Son of Giovanni Luigi Bugatti, a specialist in interior decoration, Carlo studied firstly at the Brera Academy in Milan, and subsequently, from 1875, at the Académie des Beaux Arts in Paris. In 1880 he started to manufacture furniture in Milan, later transferring to France. From 1888 he began to be successful beyond Italy. Nevertheless, till 1904 he maintained a Milan workshop in the city's Via Castelfiardo 6.
He was also, like his father, trained as an architect, but there is no evidence that any of his architectural designs were ever executed.
He triumphed at the exhibition of decorative art in Turin in 1902 and returned to Paris in 1904.

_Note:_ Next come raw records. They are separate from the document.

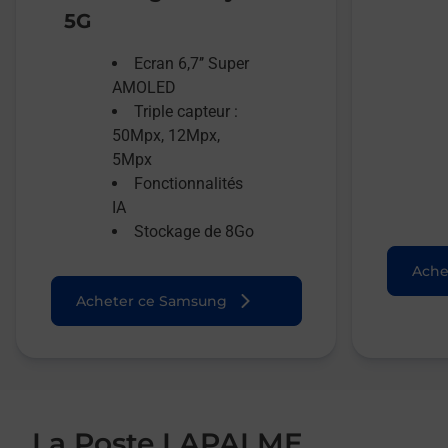
5G
Ecran 6,7’’ Super
AMOLED
Triple capteur :
50Mpx, 12Mpx,
5Mpx
Fonctionnalités
IA
Stockage de 8Go
Ache
Acheter ce Samsung
La Poste LAPALME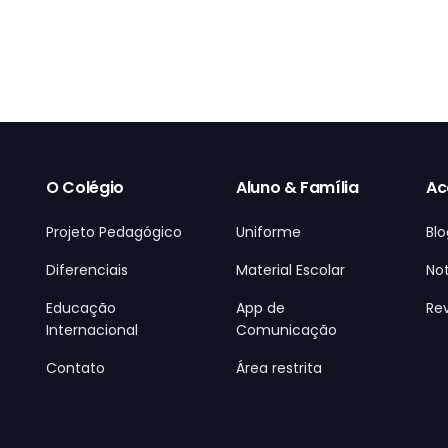
O Colégio
Aluno & Família
Ac
Projeto Pedagógico
Uniforme
Blo
Diferenciais
Material Escolar
Not
Educação
App de
Rev
Internacional
Comunicação
Contato
Área restrita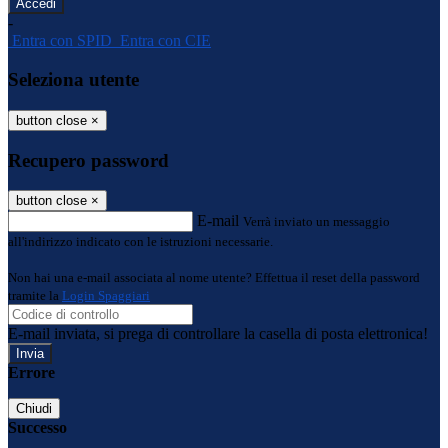
-
Entra con SPID
Entra con CIE
Seleziona utente
button close
×
Recupero password
button close
×
E-mail
Verrà inviato un messaggio
all'indirizzo indicato con le istruzioni necessarie.
Non hai una e-mail associata al nome utente? Effettua il reset della password
tramite la
Login Spaggiari
E-mail inviata, si prega di controllare la casella di posta elettronica!
Errore
Chiudi
Successo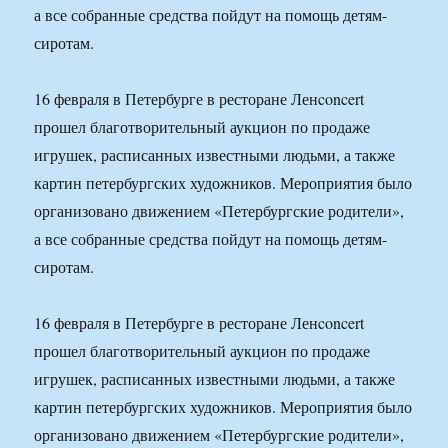
а все собранные средства пойдут на помощь детям-
сиротам.
16 февраля в Петербурге в ресторане Ленconcert
прошел благотворительный аукцион по продаже
игрушек, расписанных известными людьми, а также
картин петербургских художников. Мероприятия было
организовано движением «Петербургские родители»,
а все собранные средства пойдут на помощь детям-
сиротам.
16 февраля в Петербурге в ресторане Ленconcert
прошел благотворительный аукцион по продаже
игрушек, расписанных известными людьми, а также
картин петербургских художников. Мероприятия было
организовано движением «Петербургские родители»,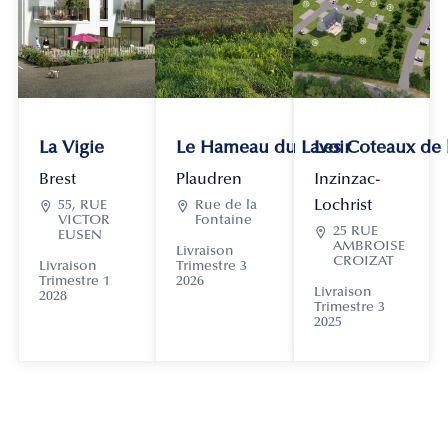
La Vigie
Le Hameau du Lavoir
Les Coteaux de
Brest
Plaudren
Inzinzac-
Lochrist

55, RUE

Rue de la
VICTOR
Fontaine

25 RUE
EUSEN
AMBROISE
Livraison
CROIZAT
Livraison
Trimestre 3
Trimestre 1
2026
Livraison
2028
Trimestre 3
2025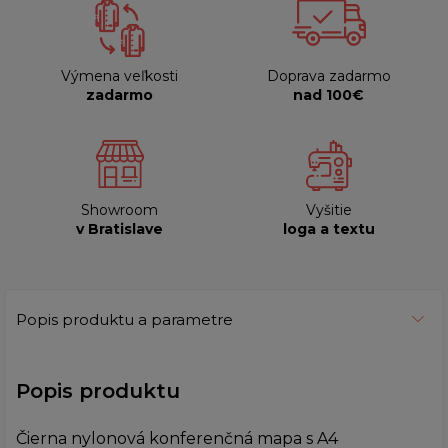
Výmena veľkosti
Doprava zadarmo
zadarmo
nad 100€
Showroom
Vyšitie
v Bratislave
loga a textu
Popis produktu a parametre
Popis produktu
Čierna nylonová konferenčná mapa s A4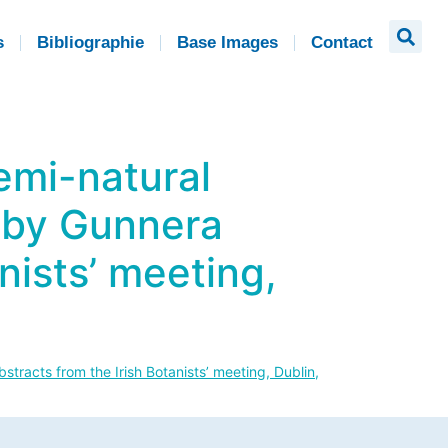
s
Bibliographie
Base Images
Contact
emi-natural
d by Gunnera
anists’ meeting,
stracts from the Irish Botanists’ meeting, Dublin,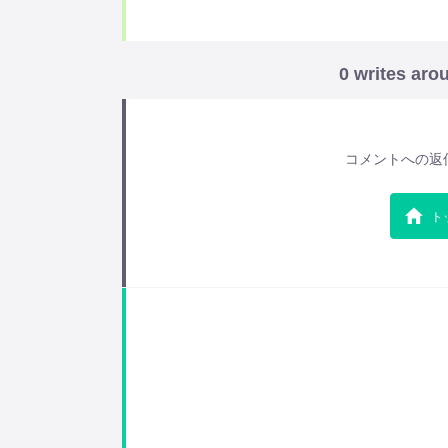
0 writes aro
コメントへの返
ト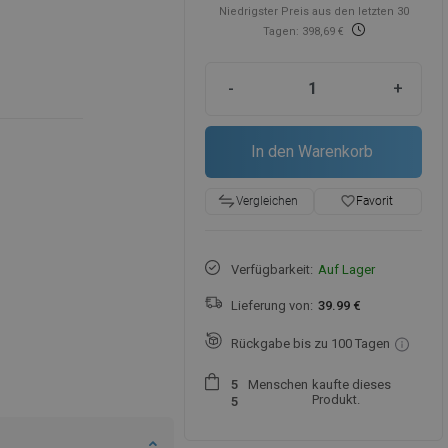
Niedrigster Preis aus den letzten 30
Tagen: 398,69 €
-
+
In den Warenkorb
favorite_border
Favorit
Vergleichen
Verfügbarkeit:
Auf Lager
Lieferung von:
39.99 €
Rückgabe bis zu 100 Tagen
Menschen
kaufte dieses
5
Produkt.
5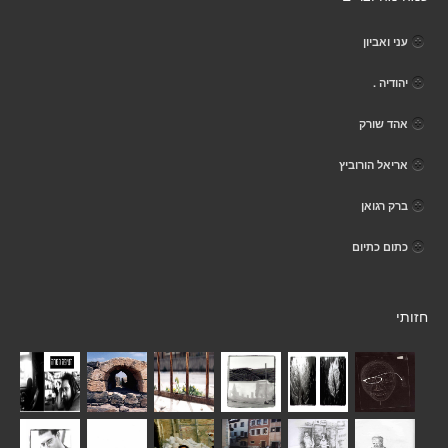
עני ואביון
יהודיה .
אהד שורק
אריאל הורוביץ
ברק רגואן
כתום כתיום
חזותי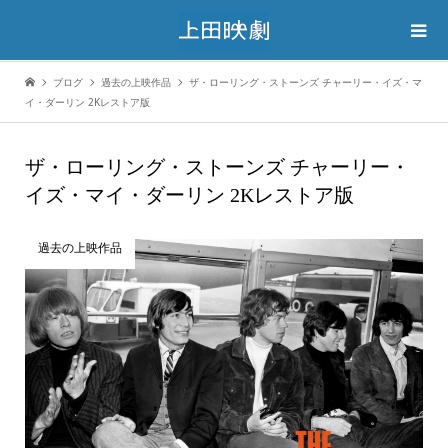
ブログ
過去の上映作品
ザ・ローリング・ストーンズ チャーリー・イズ・マ
イ・ダーリン 2Kレストア版
ザ・ローリング・ストーンズ チャーリー・
イズ・マイ・ダーリン 2Kレストア版
過去の上映作品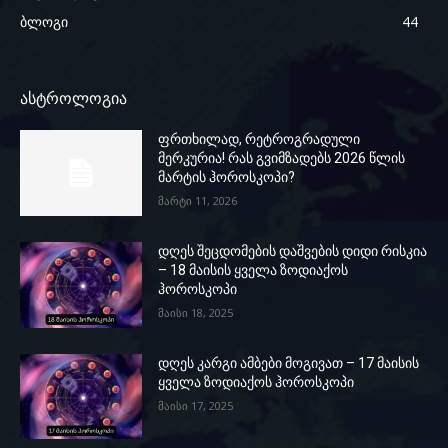
ბლოგი
44
ასტროლოგია
ფრთხილად, რეტროგრადული
მერკურია! რას გვიმზადებს 2026 წლის
მარტის ჰოროსკოპი?
მარტი 11, 2026
დღეს შეცდომების დაშვების დიდი რისკია
– 18 მაისის ყველა ზოდიაქოს
ჰოროსკოპი
მაისი 18, 2025
დღეს კარგი ამბები მოგივათ – 17 მაისის
ყველა ზოდიაქოს ჰოროსკოპი
მაისი 17, 2025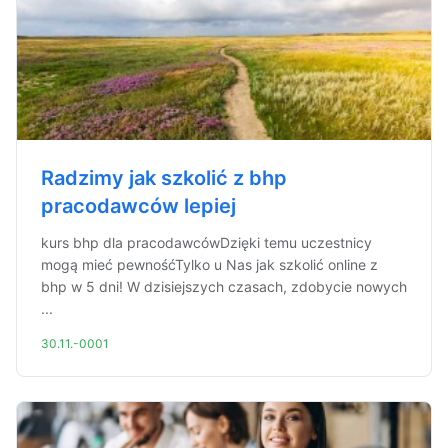
Radzimy jak szkolić z bhp
pracodawców lepiej
kurs bhp dla pracodawcówDzięki temu uczestnicy
mogą mieć pewnośćTylko u Nas jak szkolić online z
bhp w 5 dni! W dzisiejszych czasach, zdobycie nowych
...
30.11.-0001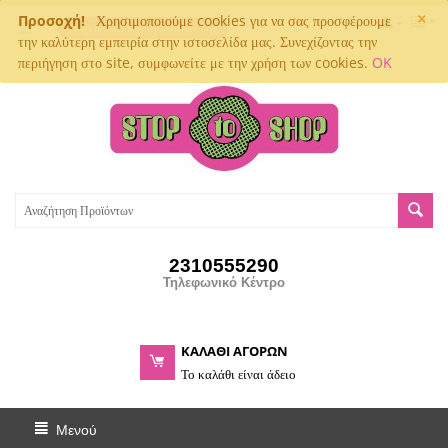
×
Προσοχή!
Χρησιμοποιούμε cookies για να σας προσφέρουμε
Παρακολούθηση αποστολής
την καλύτερη εμπειρία στην ιστοσελίδα μας. Συνεχίζοντας την
περιήγηση στο site, συμφωνείτε με την χρήση των cookies.
OK
2310555290
Τηλεφωνικό Κέντρο
ΚΑΛΑΘΙ ΑΓΟΡΩΝ
Το καλάθι είναι άδειο
Μενού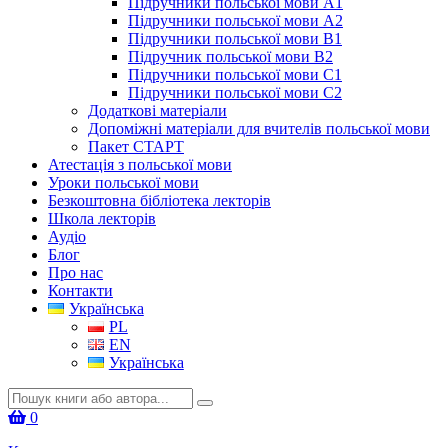
Підручники польської мови А1
Підручники польської мови А2
Підручники польської мови B1
Підручник польської мови B2
Підручники польської мови C1
Підручники польської мови C2
Додаткові матеріали
Допоміжні матеріали для вчителів польської мови
Пакет СТАРТ
Атестація з польської мови
Уроки польської мови
Безкоштовна бібліотека лекторів
Школа лекторів
Аудіо
Блог
Про нас
Контакти
Українська
PL
EN
Українська
Шукати:
0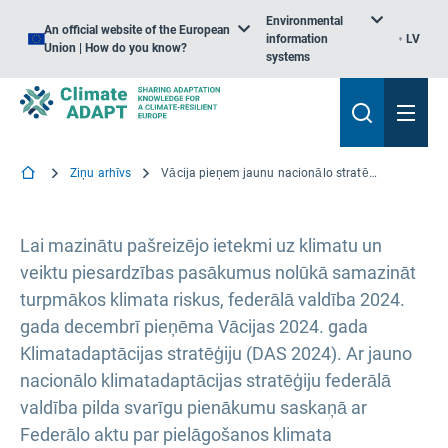
Environmental
An official website of the European
information
LV
Union | How do you know?
systems
Ziņu arhīvs
Vācija pieņem jaunu nacionālo stratēģiju par pielāgošanos klimata pārmaiņām
Lai mazinātu pašreizējo ietekmi uz klimatu un
veiktu piesardzības pasākumus nolūkā samazināt
turpmākos klimata riskus, federālā valdība 2024.
gada decembrī pieņēma Vācijas 2024. gada
Klimatadaptācijas stratēģiju (DAS 2024). Ar jauno
nacionālo klimatadaptācijas stratēģiju federālā
valdība pilda svarīgu pienākumu saskaņā ar
Federālo aktu par pielāgošanos klimata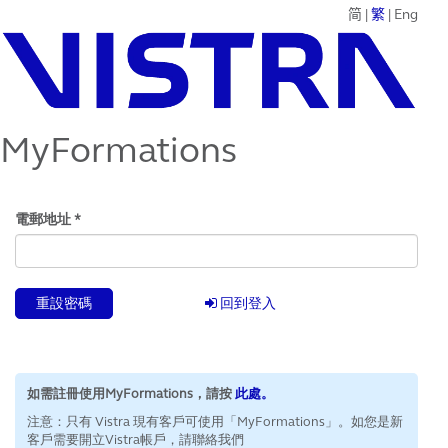
简
|
繁
|
Eng
MyFormations
電郵地址 *
重設密碼
回到登入
如需註冊使用MyFormations，請按
此處。
注意：只有 Vistra 現有客戶可使用「MyFormations」。如您是新
客戶需要開立Vistra帳戶，請聯絡我們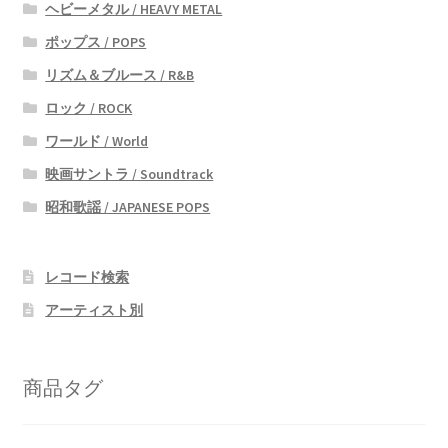
ヘビーメタル / HEAVY METAL
ポップス / POPS
リズム＆ブルース / R&B
ロック / ROCK
ワールド / World
映画サントラ / Soundtrack
昭和歌謡 / JAPANESE POPS
レコード検索
アーティスト別
商品タグ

Father of sculptor Rembrandt Bugatti and automobile manufacturer Ettore Bugatti, he moved in 1910 to Pierrefonds where he established an atelier. From 1914 to 1918 he was nominated mayor of the village, and the outspoken anti-German industrialist Adolphe Clément-Bayard, who lived at the Domaine du Bois d'Aucourt, entrusted its upkeep to him. From then on, he devoted himself entirely to painting.
After the suicide of his son Rembrandt in 1916, Bugatti, then 60, produced less, but he remained influential.
In 1935, at the age of 79, he retired near his son Ettore's family in Alsace. He settled in a flat north of Château Saint-Jean, Dorlisheim, with his wife Teresa (who died shortly afterwards), at the domain of promotion of Bugatti property of his son Ettore.
He spent his last months at his apartment at the Bugatti factory in Molsheim, where he frequented the workmen and the house of 'the Hardtmühle', living with Ettore and his family.
In April 1940, he died at the hospital in Molsheim. He is buried in the Bugatti family cemetery at Dorlisheim.